Le sensazioni e le qualità sensibili si presentano strettamente legate
all’ambito motorio, MP fa infatti notare come ci sia un
accompagnamento motorio delle sensazioni, dei “movimenti nascenti”
che creano come un alone intorno ad esse, confermando nuovamente
che aspetto percettivo e motorio sono in comunicazione; ne è un
esempio la percezione del colore con stimoli brevi: prima di essere visto
il colore si annuncia con l’esperienza di un certo atteggiamento del corpo
che gli corrisponde.
Anche Damasio, neurologo e psicologo portoghese, attraverso la sua
ipotesi dei “marcatori somatici”, attraverso cui le risposte emotive e
somatiche che diamo a eventi del passato servono a classificare e
influenzano le risposte e decisioni successive, sostiene che questi sono
immersi e implicati in tutte le nostre attività cognitive e di pensiero, di
conseguenza il corpo reagisce al mondo prima della nostra
consapevolezza e analisi.
In questo senso, la risposta che all’ambiente e all’opera d’arte è
innanzitutto preconscia, emotiva e sensoriale.
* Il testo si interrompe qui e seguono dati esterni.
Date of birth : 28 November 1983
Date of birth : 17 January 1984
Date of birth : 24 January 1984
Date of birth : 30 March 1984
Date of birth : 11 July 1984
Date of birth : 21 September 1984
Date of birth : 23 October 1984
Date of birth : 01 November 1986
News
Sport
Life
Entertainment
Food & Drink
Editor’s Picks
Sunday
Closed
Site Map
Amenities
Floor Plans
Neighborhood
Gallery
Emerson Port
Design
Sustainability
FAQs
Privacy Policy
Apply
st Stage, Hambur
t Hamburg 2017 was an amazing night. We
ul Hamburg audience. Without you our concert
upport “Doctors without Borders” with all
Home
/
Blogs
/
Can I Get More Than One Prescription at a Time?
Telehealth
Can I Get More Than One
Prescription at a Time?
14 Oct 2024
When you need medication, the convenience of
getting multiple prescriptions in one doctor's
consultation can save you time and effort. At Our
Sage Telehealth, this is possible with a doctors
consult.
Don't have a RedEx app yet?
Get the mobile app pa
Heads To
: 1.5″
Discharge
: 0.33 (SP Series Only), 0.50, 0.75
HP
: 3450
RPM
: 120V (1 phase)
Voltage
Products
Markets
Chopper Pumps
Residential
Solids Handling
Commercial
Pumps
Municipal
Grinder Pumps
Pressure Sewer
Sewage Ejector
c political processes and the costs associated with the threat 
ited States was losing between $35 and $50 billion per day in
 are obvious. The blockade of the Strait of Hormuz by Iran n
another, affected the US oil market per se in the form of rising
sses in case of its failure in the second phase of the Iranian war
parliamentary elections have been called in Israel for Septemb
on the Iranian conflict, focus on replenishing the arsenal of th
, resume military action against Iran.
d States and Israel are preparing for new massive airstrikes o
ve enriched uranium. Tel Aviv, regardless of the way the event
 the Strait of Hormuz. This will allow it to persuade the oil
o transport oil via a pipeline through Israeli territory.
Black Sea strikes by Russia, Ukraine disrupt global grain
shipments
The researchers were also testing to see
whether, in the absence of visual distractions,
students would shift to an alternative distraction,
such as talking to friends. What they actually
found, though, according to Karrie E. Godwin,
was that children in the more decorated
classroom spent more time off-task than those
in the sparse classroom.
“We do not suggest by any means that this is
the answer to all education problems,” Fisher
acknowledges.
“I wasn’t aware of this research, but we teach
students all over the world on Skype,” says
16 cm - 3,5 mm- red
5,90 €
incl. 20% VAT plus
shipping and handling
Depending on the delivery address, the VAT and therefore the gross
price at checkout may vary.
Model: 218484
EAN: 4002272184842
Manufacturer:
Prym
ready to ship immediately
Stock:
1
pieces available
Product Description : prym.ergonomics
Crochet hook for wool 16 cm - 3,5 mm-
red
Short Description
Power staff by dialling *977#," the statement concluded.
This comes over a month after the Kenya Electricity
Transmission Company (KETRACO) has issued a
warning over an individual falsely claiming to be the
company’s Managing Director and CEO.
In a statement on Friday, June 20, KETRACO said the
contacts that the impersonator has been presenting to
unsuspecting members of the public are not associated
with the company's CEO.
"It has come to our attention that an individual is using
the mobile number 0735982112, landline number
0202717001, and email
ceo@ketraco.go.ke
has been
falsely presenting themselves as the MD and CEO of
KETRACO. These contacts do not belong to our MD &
A tal proposito, la riflessione di MP riguarda la percezione, che secondo


lui non deve nulla a ciò che sappiamo sul mondo, al ragionamento, al
giudizio, essa è piuttosto un’incessante ricostituzione del mondo, e
quest’ultimo “investe la soggettività come le onde circondano un relitto
sulla spiaggia”.

Senza alcun dubbio, se c’è un ambito artistico che racchiude in sé


infinite possibilità di contatto multisensoriale, che ci permette di cogliere
la cosa nelle sue parti più chiare e allo stesso tempo di percepire
vagamente quelle più segrete, che ci lega all’altro come manifestazione
dell’atto umano e del suo mondo e che ci investe proiettandoci in una
dimensione avvolgente e sempre nuova, questo è l’architettura.
Quindi per concludere, alla luce di quanto detto e per ricondurlo in modo
più diretto al mio percorso di studi, credo che tanto la filosofia quanto la
psicologia e le neuroscienze possano gettare un po’ di luce su delle
tematiche spesso e purtroppo un po’ trascurate nella progettazione ma
che invece, a mio avviso, ne costituiscono il nucleo vitale: perché senza
considerare il modo in cui l’uomo entra in contatto con lo spazio che si
costruisce per lui si da forma, e non vita, a un’opera vuota.